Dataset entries

=== Begin Enclosure ===

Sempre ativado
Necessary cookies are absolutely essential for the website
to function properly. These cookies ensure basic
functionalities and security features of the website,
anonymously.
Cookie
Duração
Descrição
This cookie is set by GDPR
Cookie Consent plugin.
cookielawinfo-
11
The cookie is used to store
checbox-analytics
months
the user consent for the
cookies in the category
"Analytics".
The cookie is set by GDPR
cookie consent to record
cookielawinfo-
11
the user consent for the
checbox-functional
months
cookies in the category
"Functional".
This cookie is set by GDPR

=== End Enclosure ===

• **Exercise**
Write out again only the lines from the one with "cookie consent to record" through the last line of the records above. Keep every word as it stands.

• **Answer to the exercise**
cookie consent to record
cookielawinfo-
11
the user consent for the
checbox-functional
months
cookies in the category
"Functional".
This cookie is set by GDPR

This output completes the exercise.